Doctor! Why? They weren’t going to call the hospital to report the missing eye, were they?
“His eye… his eye…” wailed his mother.
Whose eye? My eye!
“Stupid fuck … spooned his eye out…” she continued.
What? What was this new delirious rant of her? And why was she hugging the door? “I didn’t do nothing. Shreya gave this to me”, screamed Neil.
“Your stupid bastard, what have you done? Call the doctor… call the ambulance… Don t just stand there…” He saw his mother scampering off, echoes of her sob resonating from the stone walls of the living room. Neil’s father started to pull him. “Shreya gave this to me … I swear she did…”
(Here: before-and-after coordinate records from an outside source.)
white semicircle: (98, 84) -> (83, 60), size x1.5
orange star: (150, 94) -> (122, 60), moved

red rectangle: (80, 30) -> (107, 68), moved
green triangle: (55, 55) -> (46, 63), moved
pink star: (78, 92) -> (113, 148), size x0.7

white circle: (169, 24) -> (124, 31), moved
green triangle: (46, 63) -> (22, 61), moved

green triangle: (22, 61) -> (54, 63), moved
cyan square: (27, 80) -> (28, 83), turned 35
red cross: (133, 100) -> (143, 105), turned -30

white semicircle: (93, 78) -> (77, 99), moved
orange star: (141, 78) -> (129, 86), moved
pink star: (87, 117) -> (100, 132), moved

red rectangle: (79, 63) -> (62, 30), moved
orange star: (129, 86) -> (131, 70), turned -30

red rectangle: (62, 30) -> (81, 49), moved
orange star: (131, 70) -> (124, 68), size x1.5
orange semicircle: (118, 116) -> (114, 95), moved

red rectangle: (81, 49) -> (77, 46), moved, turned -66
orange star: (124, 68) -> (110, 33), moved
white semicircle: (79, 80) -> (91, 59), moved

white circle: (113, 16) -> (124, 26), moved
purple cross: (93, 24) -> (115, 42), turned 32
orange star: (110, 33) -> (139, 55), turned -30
“Shut the fuck up”, screamed his father.
As his father dragged him into the living room, Neil was stunned by what he saw. There was Shreya. Hung on the wall. Wearing a white doctor’s overcoat; she was grainy and her monochrome form was in a thick black frame. There was a plaque below the picture which read, among other things like light; beloved daughter and shine; “1982-2010”. On a digital calendar above the fire mantle, he read, July 23, 2012. Neil frowned. Things didn’t seem right, and it wasn t just the left side of the room that he couldn’t see.